The study carefully matched lessons presented indoors and outdoors and controlled for teacher expectations, teaching style, time of day, week of semester and other factors that might have contributed to the differences observed.
“Teachers hoping to offer lessons in nature may hesitate for fear that the experience will leave kids bouncing off the walls and unable to concentrate afterward,” said University of Illinois natural resources and environmental sciences professor Ming Kuo, who conducted the study with Matt Browning, a U. of I. professor of recreation, sport and tourism; and Milbert Penner, of the Cold Spring Environmental Studies Magnet School in Indianapolis, where the study was conducted. “We found just the opposite, however: Classroom engagement was significantly better for students after lessons in nature than after lessons in the classroom.”
The study relied on teacher ratings and outside observer reports of student attention in the classroom.

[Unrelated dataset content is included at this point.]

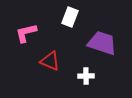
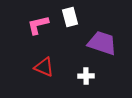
white rectangle: rotated 36 degrees counterclockwise
pink L-shape: moved 12 px right, 8 px up
red triangle: moved 6 px left, 6 px down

Independent observers tallied the number of times a teacher had to interrupt a lesson to redirect students’ attention to the task at hand. Other observers who did not know whether students had been indoors or outdoors in a previous class evaluated student engagement based on photos taken in the classroom during classes. Students’ own reports were not useful because the students ranked their own classroom engagement as high, regardless of the condition.
Previous studies have shown that students in a variety of contexts benefit from exposure to green space. For example, a study conducted in Massachusetts public schools found that standardized test scores were higher among students in classrooms in areas with more vegetation nearby. The correlations held when controlling for income and other factors that might influence test scores. Kuo collaborated on a study led by U. of I. crop sciences professor Andrea Faber Taylor that found that children with ADHD perform substantially better on neurocognitive tests of attention after taking a walk in a natural area than after walking in an outdoor setting with few natural features.
One theory proposes that experiencing nature induces “a state of ‘soft fascination’ that allows the mental muscle underlying our ability to deliberately direct attention to rest,” the researchers wrote. This may enhance a person’s ability to focus again later.
Being in nature or viewing it from a window also is associated with lower heart rates and stress hormones in children and adults, other studies have found. Since stress can interfere with learning, factors that reduce stress likely also enhance the educational experience, Kuo said.
“We found the teachers in our study were able to teach uninterrupted for almost twice as long after the outdoor lesson than after an indoor lesson,” Kuo said. “The students simply paid better attention after being in the outdoor class.”
Kuo said she hopes the new findings will encourage teachers to experiment with outdoor lessons.
“They should try it a few times to get the hang of it and see what they notice. If it works like it did in our study, the benefits will be pretty obvious,” she said. “If it still doesn’t work after you’ve tried it a few times, I’d give up; teachers can tell what’s not working for them.”